Their experience with Brask Haven clarified the need for more service in the North Branch area. Boka Haven will have a modern vibe to the design, with all its rooms having private, full bathrooms. Its location offers desirable convenience in proximity to downtown North Branch, groceries and a health clinic within walking distance. The two facilities will offer similar services with slightly different licensing.

“Boka Haven will not just be for senior care,” Boka said. “Boka Haven will have a wing for senior care, as well as a wing for anyone 55-plus with a need for physical or mental disability services.”

The owners said they cannot express enough gratitude for ECE and other lenders.

“Inflation has led the cost of construction to be much higher than expected, so this project would not happen without their help,” Boka said. “But beyond the financing, it was clear they wanted to be part of a project that brought this service to the community.”

Senior housing influences overall housing 

While the projects above target specialized care, they have a greater impact on their communities, especially those in a more rural environment. 

“Though it varies based on numerous factors, senior housing options can help alleviate local housing competition,” Bosman said. “As seniors move into dedicated accommodations, they create opportunities for first-time homebuyers to enter the housing market.” 

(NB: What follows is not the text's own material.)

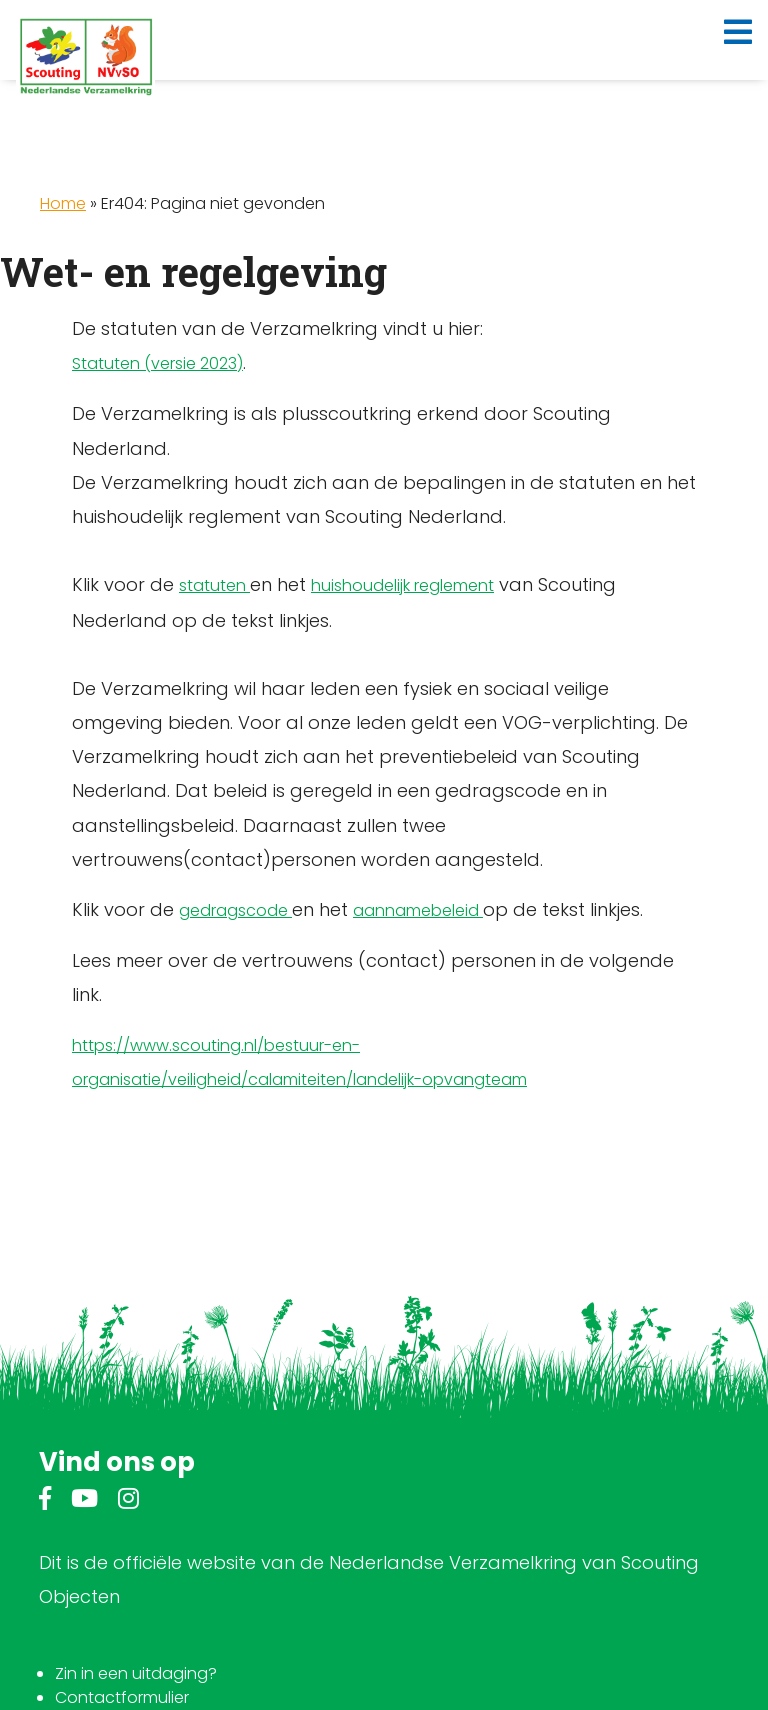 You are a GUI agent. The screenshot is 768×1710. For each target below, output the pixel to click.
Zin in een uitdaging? (136, 1673)
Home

Senior housing challenges vary between urban and rural communities. The dense population and limited space in urban communities lead to heightened competition in the senior housing market, contributing to higher costs for land and development. Increased living expenses adversely impact affordability for older adults. Rural communities may be more affordable for developers to pursue senior housing, but they present their own challenges. The geographic expansiveness and fewer community resources pose pronounced obstacles, such as transportation and access to specialized health care services. As a result, senior living providers in rural areas face increased pressure to tailor features and amenities to address the specific needs and characteristics of the broader community. 

“The unique dynamics require a comprehensive understanding of local context to develop solutions tailored to foster inclusive, accessible and supportive environments for aging adults no matter where they live,” Perry said.

Care for the entire community

While the Boka Haven and Crystal Brook projects will help the senior and overall housing market in their communities, they do not resolve the demand completely. A continued focus on the concern will be necessary to impact quality of life positively.

“The seniors we serve have actively contributed to the development of their communities, and it is only fitting that they should have the opportunity to remain within them,” Perry said. “By doing so, they can continue participating in the familiar surroundings of churches, community activities and cherished friendships they have cultivated over the years.”